The tribute to Satie, at about 18 minutes, was the longest piece on the program. The model here is not any of the composer's hit parade pieces, but instead the elegant and relatively little-known ``Socrate" and the Nocturnes. Much of the music consists of slow, quiet, two-part inventions in the right hand, supplemented from time to time by more in the left. Pauses are significant as the music gradually speeds up, developing a more complex textur , and a more playful mood.
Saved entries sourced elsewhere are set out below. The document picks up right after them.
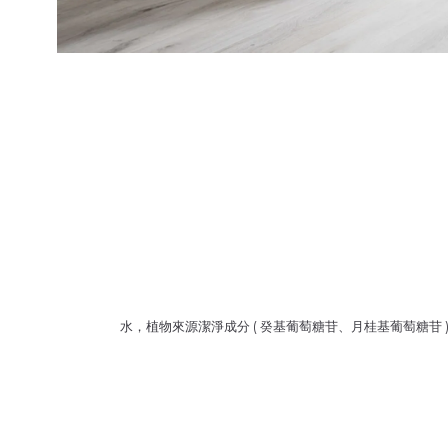
水，植物來源潔淨成分 ( 癸基葡萄糖苷、月桂基葡萄糖苷 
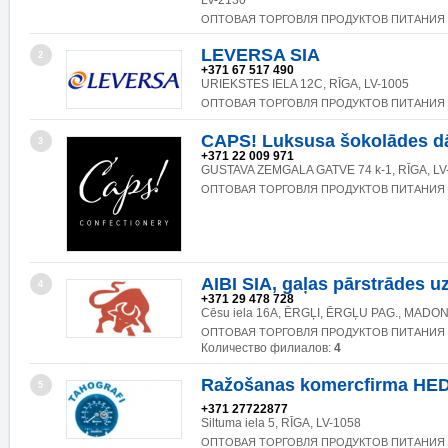
LV-2130
ОПТОВАЯ ТОРГОВЛЯ ПРОДУКТОВ ПИТАНИЯ
LEVERSA SIA
2
+371 67 517 490
URIEKSTES IELA 12C, RĪGA, LV-1005
ОПТОВАЯ ТОРГОВЛЯ ПРОДУКТОВ ПИТАНИЯ
CAPS! Luksusa šokolādes d
3
+371 22 009 971
GUSTAVA ZEMGALA GATVE 74 k-1, RĪGA, LV
ОПТОВАЯ ТОРГОВЛЯ ПРОДУКТОВ ПИТАНИЯ
AIBI SIA, gaļas pārstrādes
4
+371 29 478 728
Cēsu iela 16A, ĒRGĻI, ĒRGĻU PAG., MADON
ОПТОВАЯ ТОРГОВЛЯ ПРОДУКТОВ ПИТАНИЯ
Количество филиалов:
4
Ražošanas komercfirma HE
5
+371 27722877
Siltuma iela 5, RĪGA, LV-1058
ОПТОВАЯ ТОРГОВЛЯ ПРОДУКТОВ ПИТАНИЯ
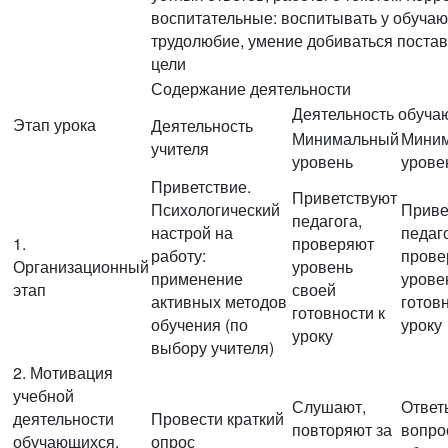
воспитательные: воспитывать у обуча
трудолюбие, умение добиваться поста
цели
Содержание деятельности
Деятельность обуча
Этап урока
Деятельность
Минимальный
Мини
учителя
уровень
урове
Приветствие.
Приветствуют
Психологический
Приве
педагога,
настрой на
педаго
1.
проверяют
работу:
прове
Организационный
уровень
применение
урове
этап
своей
активных методов
готовн
готовности к
обучения (по
уроку
уроку
выбору учителя)
2. Мотивация
учебной
Слушают,
Ответ
деятельности
Провести краткий
повторяют за
вопро
обучающихся.
опрос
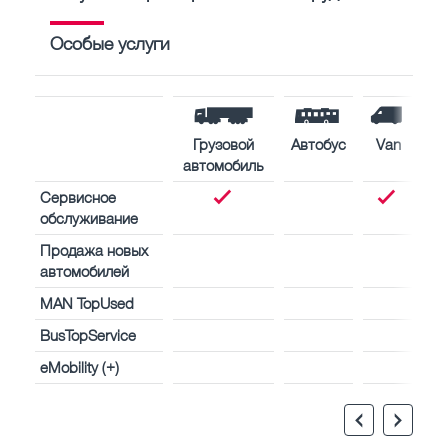
Особые услуги
Грузовой
Автобус
Van
автомобиль
Сервисное
обслуживание
Продажа новых
автомобилей
MAN TopUsed
BusTopService
eMobility (+)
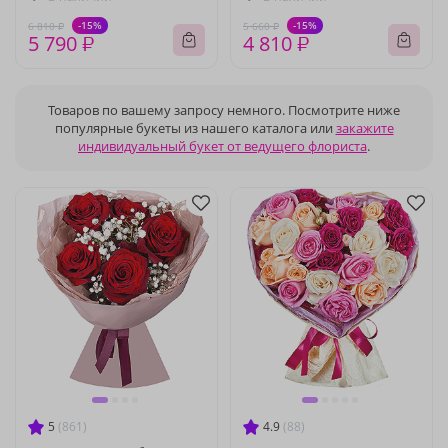
-15%
-15%
6 810 ₽
5 660 ₽
5 790 ₽
4 810 ₽
Товаров по вашему запросу немного. Посмотрите ниже
популярные букеты из нашего каталога или
закажите
индивидуальный букет от ведущего флориста
.
5
(861)
4.9
(88)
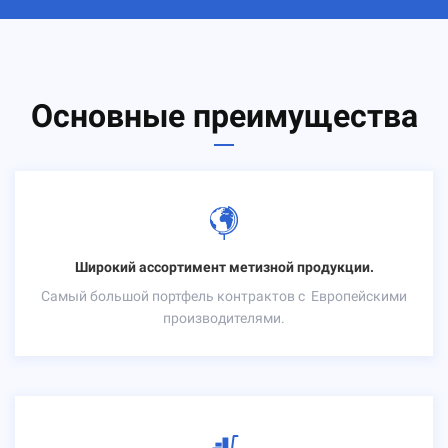
Основные преимущества
Широкий ассортимент метизной продукции.
Самый большой портфель контрактов с
Европейскими
производителями.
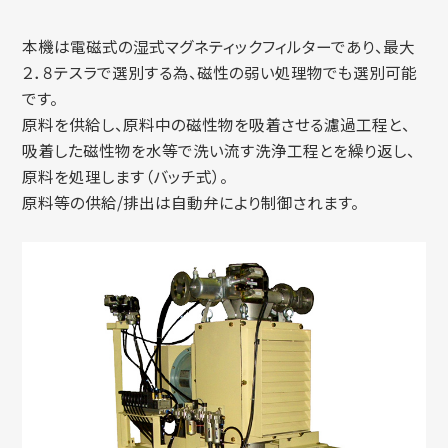
本機は電磁式の湿式マグネティックフィルターであり、最大
２．８テスラで選別する為、磁性の弱い処理物でも選別可能
です。
原料を供給し、原料中の磁性物を吸着させる濾過工程と、
吸着した磁性物を水等で洗い流す洗浄工程とを繰り返し、
原料を処理します（バッチ式）。
原料等の供給/排出は自動弁により制御されます。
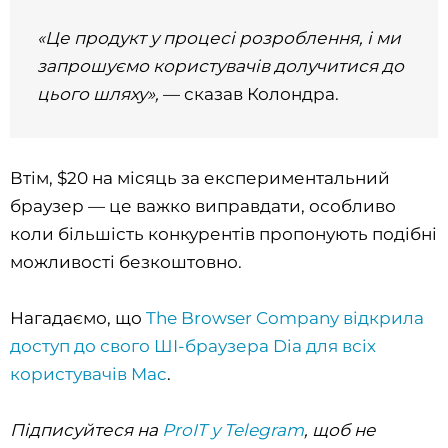
«Це продукт у процесі розроблення, і ми
запрошуємо користувачів долучитися до
цього шляху»,
— сказав Колондра.
Втім, $20 на місяць за експериментальний
браузер — це важко виправдати, особливо
коли більшість конкурентів пропонують подібні
можливості безкоштовно.
Нагадаємо, що
The Browser Company відкрила
доступ до свого ШІ-браузера Dia для всіх
користувачів Mac
.
Підписуйтеся на
ProIT у Telegram
, щоб не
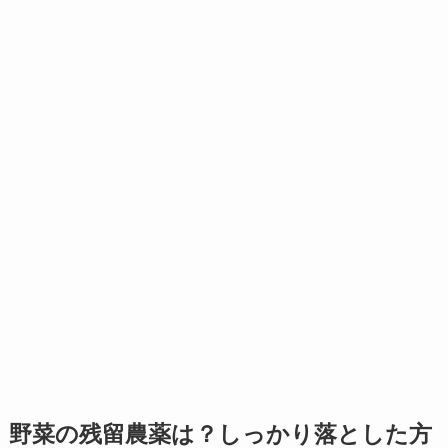
野菜の残留農薬は？しっかり落とした方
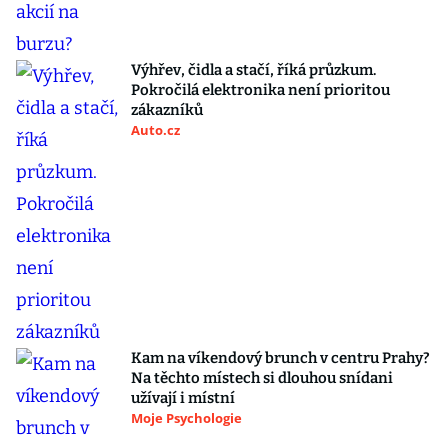
Výhřev, čidla a stačí, říká průzkum.
Pokročilá elektronika není prioritou
zákazníků
Auto.cz
Kam na víkendový brunch v centru Prahy?
Na těchto místech si dlouhou snídani
užívají i místní
Moje Psychologie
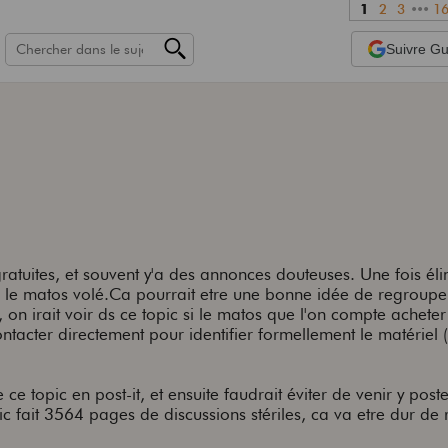
1
2
3
•••
1
Suivre
Gui
ratuites, et souvent y'a des annonces douteuses. Une fois éli
te le matos volé.Ca pourrait etre une bonne idée de regrouper
 on irait voir ds ce topic si le matos que l'on compte acheter
ntacter directement pour identifier formellement le matériel 
 ce topic en post-it, et ensuite faudrait éviter de venir y post
c fait 3564 pages de discussions stériles, ca va etre dur de 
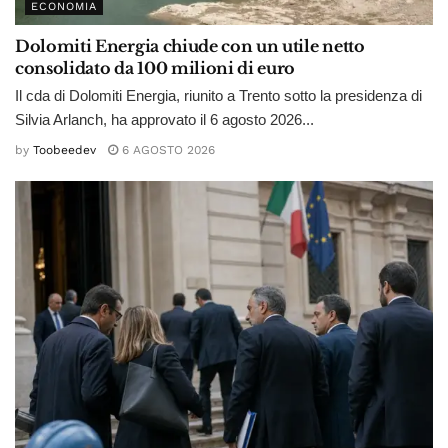
ECONOMIA
Dolomiti Energia chiude con un utile netto
consolidato da 100 milioni di euro
Il cda di Dolomiti Energia, riunito a Trento sotto la presidenza di
Silvia Arlanch, ha approvato il 6 agosto 2026...
by
Toobeedev
6 AGOSTO 2026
The most extroverted and spectacular of the other pieces were Judith Weir's ``Strathspey and Reel" (an exercise in parallel motion with the hands an octave apart) and Andrew Toovey's ``To Sappho." For this, Finnissy pulled over his hands what looked like a pair of lime-green ankle socks, and rapidly pummeled the keyboard with open palms to alarming effect. Howard Kempton's ``Mickey Finn," Chris Newman's ``All Change , " and Claudia Molitor's meditation on a Tyrolean Christmas carol are slippery pieces that follow emotional rather than musical logic.
In Stevens's `` Elegiac Fugue , " masterly technique and strong emotion become one. And Lutyens's ``La Natura dell'Acqua" (``The Nature of Water") is a striking addition to the great tradition of splashing water music, spare yet evocative.
Finnissy is an amazing pianist, commanding a full spectrum of colors, textures, and dynamics which he deploys in a very subtle way, even when he is pounding the keyboard with green-socked hands. He offered a single encore. ``It's by Gershwin," he said, ``not me. It's `Swanee' -- or it was." Finnissy's transcriptions of Gershwin, folk songs, and operatic music are difficult but they are not display pieces. Instead they are interpretations. Since the time of Al Jolson , ``Swanee" has been sung as celebration. Finnissy's version, dense in counterpoint, rich in harmony, and ravishingly played, finds in it music of nostalgia, regret, and profound sadness.